PROBLEM STATEMENT> Every record that follows must be returned word for word.

RECORDS SUPPLIED below:

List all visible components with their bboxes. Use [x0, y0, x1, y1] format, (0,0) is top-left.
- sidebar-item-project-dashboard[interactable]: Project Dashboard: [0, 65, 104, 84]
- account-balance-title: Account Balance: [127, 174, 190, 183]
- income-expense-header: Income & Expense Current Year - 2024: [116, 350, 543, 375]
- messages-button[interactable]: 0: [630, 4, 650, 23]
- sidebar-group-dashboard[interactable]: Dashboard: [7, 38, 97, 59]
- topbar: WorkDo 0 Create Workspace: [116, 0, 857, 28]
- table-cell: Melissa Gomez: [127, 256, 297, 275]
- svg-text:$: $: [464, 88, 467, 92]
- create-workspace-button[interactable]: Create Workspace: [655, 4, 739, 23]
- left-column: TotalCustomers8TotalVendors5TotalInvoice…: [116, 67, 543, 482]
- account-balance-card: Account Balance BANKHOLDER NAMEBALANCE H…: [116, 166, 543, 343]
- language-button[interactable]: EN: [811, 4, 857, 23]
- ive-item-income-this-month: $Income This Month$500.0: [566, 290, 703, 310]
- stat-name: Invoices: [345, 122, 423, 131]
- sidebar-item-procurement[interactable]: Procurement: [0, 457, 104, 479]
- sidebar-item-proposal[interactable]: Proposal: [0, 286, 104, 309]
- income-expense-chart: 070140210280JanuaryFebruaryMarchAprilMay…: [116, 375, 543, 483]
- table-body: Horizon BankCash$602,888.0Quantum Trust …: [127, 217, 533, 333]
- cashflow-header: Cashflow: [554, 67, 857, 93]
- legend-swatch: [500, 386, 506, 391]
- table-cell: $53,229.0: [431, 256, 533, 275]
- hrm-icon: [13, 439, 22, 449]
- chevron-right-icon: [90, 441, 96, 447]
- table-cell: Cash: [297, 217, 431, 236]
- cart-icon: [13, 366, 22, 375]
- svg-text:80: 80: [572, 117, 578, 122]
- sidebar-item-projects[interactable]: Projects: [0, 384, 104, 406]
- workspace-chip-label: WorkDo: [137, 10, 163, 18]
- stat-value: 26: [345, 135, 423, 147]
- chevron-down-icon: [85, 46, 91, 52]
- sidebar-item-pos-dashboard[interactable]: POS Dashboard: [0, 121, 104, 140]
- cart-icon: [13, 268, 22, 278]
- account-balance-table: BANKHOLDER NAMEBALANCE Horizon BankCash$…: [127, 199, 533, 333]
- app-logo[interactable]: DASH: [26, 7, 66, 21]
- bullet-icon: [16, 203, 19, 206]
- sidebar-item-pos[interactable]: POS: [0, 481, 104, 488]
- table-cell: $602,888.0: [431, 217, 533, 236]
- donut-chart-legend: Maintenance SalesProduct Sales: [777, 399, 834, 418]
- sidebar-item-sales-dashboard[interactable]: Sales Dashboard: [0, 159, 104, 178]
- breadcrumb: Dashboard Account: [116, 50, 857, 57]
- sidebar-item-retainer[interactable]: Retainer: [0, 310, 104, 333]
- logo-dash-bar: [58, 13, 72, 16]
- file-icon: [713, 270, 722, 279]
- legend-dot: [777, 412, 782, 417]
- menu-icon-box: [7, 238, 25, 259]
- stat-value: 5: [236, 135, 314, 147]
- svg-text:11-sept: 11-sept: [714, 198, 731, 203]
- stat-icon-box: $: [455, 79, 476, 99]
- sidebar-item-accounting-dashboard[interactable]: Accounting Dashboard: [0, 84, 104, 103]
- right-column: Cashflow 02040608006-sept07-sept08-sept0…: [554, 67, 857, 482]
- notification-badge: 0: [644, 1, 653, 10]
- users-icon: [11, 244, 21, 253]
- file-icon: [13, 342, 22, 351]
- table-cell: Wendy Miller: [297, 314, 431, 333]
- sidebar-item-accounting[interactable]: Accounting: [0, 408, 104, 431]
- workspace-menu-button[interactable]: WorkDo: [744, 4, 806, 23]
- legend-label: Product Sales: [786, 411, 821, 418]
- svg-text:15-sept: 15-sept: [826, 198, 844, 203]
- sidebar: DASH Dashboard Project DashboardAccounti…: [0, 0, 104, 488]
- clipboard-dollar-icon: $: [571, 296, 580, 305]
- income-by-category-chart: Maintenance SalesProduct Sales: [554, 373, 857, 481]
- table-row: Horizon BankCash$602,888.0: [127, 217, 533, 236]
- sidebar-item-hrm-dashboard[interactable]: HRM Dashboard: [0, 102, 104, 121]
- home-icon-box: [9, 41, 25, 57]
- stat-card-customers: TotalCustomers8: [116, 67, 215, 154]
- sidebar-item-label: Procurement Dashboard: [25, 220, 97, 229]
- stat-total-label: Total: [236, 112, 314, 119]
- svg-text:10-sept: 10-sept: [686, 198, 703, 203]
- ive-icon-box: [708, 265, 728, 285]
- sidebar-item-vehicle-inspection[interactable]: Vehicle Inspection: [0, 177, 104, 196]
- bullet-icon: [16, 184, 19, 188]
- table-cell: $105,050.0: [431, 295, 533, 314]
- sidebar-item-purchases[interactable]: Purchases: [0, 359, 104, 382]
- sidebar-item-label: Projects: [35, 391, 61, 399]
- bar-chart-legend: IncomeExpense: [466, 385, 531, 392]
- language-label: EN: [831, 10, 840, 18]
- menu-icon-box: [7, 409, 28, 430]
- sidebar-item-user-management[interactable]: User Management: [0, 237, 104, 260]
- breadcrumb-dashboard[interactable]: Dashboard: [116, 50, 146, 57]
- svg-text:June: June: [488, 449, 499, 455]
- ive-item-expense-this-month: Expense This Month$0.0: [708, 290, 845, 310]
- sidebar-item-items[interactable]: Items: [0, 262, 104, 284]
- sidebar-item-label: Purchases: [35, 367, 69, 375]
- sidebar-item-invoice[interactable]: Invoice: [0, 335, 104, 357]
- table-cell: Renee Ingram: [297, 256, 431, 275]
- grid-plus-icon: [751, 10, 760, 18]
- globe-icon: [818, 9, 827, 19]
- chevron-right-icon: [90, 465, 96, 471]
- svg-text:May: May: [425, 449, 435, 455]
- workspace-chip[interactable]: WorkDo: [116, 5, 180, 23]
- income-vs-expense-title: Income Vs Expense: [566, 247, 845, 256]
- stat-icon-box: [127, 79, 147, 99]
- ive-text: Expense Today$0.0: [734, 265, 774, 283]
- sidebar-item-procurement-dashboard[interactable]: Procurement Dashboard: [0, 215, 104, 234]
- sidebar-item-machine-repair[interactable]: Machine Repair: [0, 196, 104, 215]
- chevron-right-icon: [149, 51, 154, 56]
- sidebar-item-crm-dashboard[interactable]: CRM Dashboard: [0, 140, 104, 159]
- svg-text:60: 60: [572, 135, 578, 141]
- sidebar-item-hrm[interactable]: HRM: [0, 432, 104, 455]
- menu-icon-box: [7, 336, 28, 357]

End of RECORDS SUPPLIED.

RESPONSE TO THE EXERCISE>
List all visible components with their bboxes. Use [x0, y0, x1, y1] format, (0,0) is top-left.
- sidebar-item-project-dashboard[interactable]: Project Dashboard: [0, 65, 104, 84]
- account-balance-title: Account Balance: [127, 174, 190, 183]
- income-expense-header: Income & Expense Current Year - 2024: [116, 350, 543, 375]
- messages-button[interactable]: 0: [630, 4, 650, 23]
- sidebar-group-dashboard[interactable]: Dashboard: [7, 38, 97, 59]
- topbar: WorkDo 0 Create Workspace: [116, 0, 857, 28]
- table-cell: Melissa Gomez: [127, 256, 297, 275]
- svg-text:$: $: [464, 88, 467, 92]
- create-workspace-button[interactable]: Create Workspace: [655, 4, 739, 23]
- left-column: TotalCustomers8TotalVendors5TotalInvoice…: [116, 67, 543, 482]
- account-balance-card: Account Balance BANKHOLDER NAMEBALANCE H…: [116, 166, 543, 343]
- language-button[interactable]: EN: [811, 4, 857, 23]
- ive-item-income-this-month: $Income This Month$500.0: [566, 290, 703, 310]
- stat-name: Invoices: [345, 122, 423, 131]
- sidebar-item-procurement[interactable]: Procurement: [0, 457, 104, 479]
- sidebar-item-proposal[interactable]: Proposal: [0, 286, 104, 309]
- income-expense-chart: 070140210280JanuaryFebruaryMarchAprilMay…: [116, 375, 543, 483]
- table-body: Horizon BankCash$602,888.0Quantum Trust …: [127, 217, 533, 333]
- cashflow-header: Cashflow: [554, 67, 857, 93]
- legend-swatch: [500, 386, 506, 391]
- table-cell: $53,229.0: [431, 256, 533, 275]
- hrm-icon: [13, 439, 22, 449]
- chevron-right-icon: [90, 441, 96, 447]
- table-cell: Cash: [297, 217, 431, 236]
- cart-icon: [13, 366, 22, 375]
- svg-text:80: 80: [572, 117, 578, 122]
- sidebar-item-projects[interactable]: Projects: [0, 384, 104, 406]
- workspace-chip-label: WorkDo: [137, 10, 163, 18]
- stat-value: 26: [345, 135, 423, 147]
- chevron-down-icon: [85, 46, 91, 52]
- sidebar-item-pos-dashboard[interactable]: POS Dashboard: [0, 121, 104, 140]
- cart-icon: [13, 268, 22, 278]
- account-balance-table: BANKHOLDER NAMEBALANCE Horizon BankCash$…: [127, 199, 533, 333]
- app-logo[interactable]: DASH: [26, 7, 66, 21]
- bullet-icon: [16, 203, 19, 206]
- sidebar-item-pos[interactable]: POS: [0, 481, 104, 488]
- table-cell: $602,888.0: [431, 217, 533, 236]
- donut-chart-legend: Maintenance SalesProduct Sales: [777, 399, 834, 418]
- sidebar-item-sales-dashboard[interactable]: Sales Dashboard: [0, 159, 104, 178]
- breadcrumb: Dashboard Account: [116, 50, 857, 57]
- sidebar-item-retainer[interactable]: Retainer: [0, 310, 104, 333]
- logo-dash-bar: [58, 13, 72, 16]
- file-icon: [713, 270, 722, 279]
- legend-dot: [777, 412, 782, 417]
- menu-icon-box: [7, 238, 25, 259]
- stat-value: 5: [236, 135, 314, 147]
- svg-text:11-sept: 11-sept: [714, 198, 731, 203]
- stat-icon-box: $: [455, 79, 476, 99]
- sidebar-item-accounting-dashboard[interactable]: Accounting Dashboard: [0, 84, 104, 103]
- right-column: Cashflow 02040608006-sept07-sept08-sept0…: [554, 67, 857, 482]
- notification-badge: 0: [644, 1, 653, 10]
- users-icon: [11, 244, 21, 253]
- file-icon: [13, 342, 22, 351]
- table-cell: Wendy Miller: [297, 314, 431, 333]
- sidebar-item-accounting[interactable]: Accounting: [0, 408, 104, 431]
- workspace-menu-button[interactable]: WorkDo: [744, 4, 806, 23]
- legend-label: Product Sales: [786, 411, 821, 418]
- svg-text:15-sept: 15-sept: [826, 198, 844, 203]
- sidebar: DASH Dashboard Project DashboardAccounti…: [0, 0, 104, 488]
- clipboard-dollar-icon: $: [571, 296, 580, 305]
- income-by-category-chart: Maintenance SalesProduct Sales: [554, 373, 857, 481]
- table-row: Horizon BankCash$602,888.0: [127, 217, 533, 236]
- sidebar-item-hrm-dashboard[interactable]: HRM Dashboard: [0, 102, 104, 121]
- home-icon-box: [9, 41, 25, 57]
- stat-card-customers: TotalCustomers8: [116, 67, 215, 154]
- sidebar-item-label: Procurement Dashboard: [25, 220, 97, 229]
- stat-total-label: Total: [236, 112, 314, 119]
- svg-text:10-sept: 10-sept: [686, 198, 703, 203]
- ive-icon-box: [708, 265, 728, 285]
- sidebar-item-vehicle-inspection[interactable]: Vehicle Inspection: [0, 177, 104, 196]
- bullet-icon: [16, 184, 19, 188]
- table-cell: $105,050.0: [431, 295, 533, 314]
- sidebar-item-purchases[interactable]: Purchases: [0, 359, 104, 382]
- sidebar-item-label: Projects: [35, 391, 61, 399]
- bar-chart-legend: IncomeExpense: [466, 385, 531, 392]
- language-label: EN: [831, 10, 840, 18]
- menu-icon-box: [7, 409, 28, 430]
- sidebar-item-user-management[interactable]: User Management: [0, 237, 104, 260]
- breadcrumb-dashboard[interactable]: Dashboard: [116, 50, 146, 57]
- svg-text:June: June: [488, 449, 499, 455]
- ive-item-expense-this-month: Expense This Month$0.0: [708, 290, 845, 310]
- sidebar-item-items[interactable]: Items: [0, 262, 104, 284]
- sidebar-item-label: Purchases: [35, 367, 69, 375]
- sidebar-item-invoice[interactable]: Invoice: [0, 335, 104, 357]
- table-cell: Renee Ingram: [297, 256, 431, 275]
- grid-plus-icon: [751, 10, 760, 18]
- globe-icon: [818, 9, 827, 19]
- chevron-right-icon: [90, 465, 96, 471]
- svg-text:May: May: [425, 449, 435, 455]
- workspace-chip[interactable]: WorkDo: [116, 5, 180, 23]
- income-vs-expense-title: Income Vs Expense: [566, 247, 845, 256]
- stat-icon-box: [127, 79, 147, 99]
- ive-text: Expense Today$0.0: [734, 265, 774, 283]
- sidebar-item-procurement-dashboard[interactable]: Procurement Dashboard: [0, 215, 104, 234]
- sidebar-item-machine-repair[interactable]: Machine Repair: [0, 196, 104, 215]
- chevron-right-icon: [149, 51, 154, 56]
- sidebar-item-crm-dashboard[interactable]: CRM Dashboard: [0, 140, 104, 159]
- svg-text:60: 60: [572, 135, 578, 141]
- sidebar-item-hrm[interactable]: HRM: [0, 432, 104, 455]
- menu-icon-box: [7, 336, 28, 357]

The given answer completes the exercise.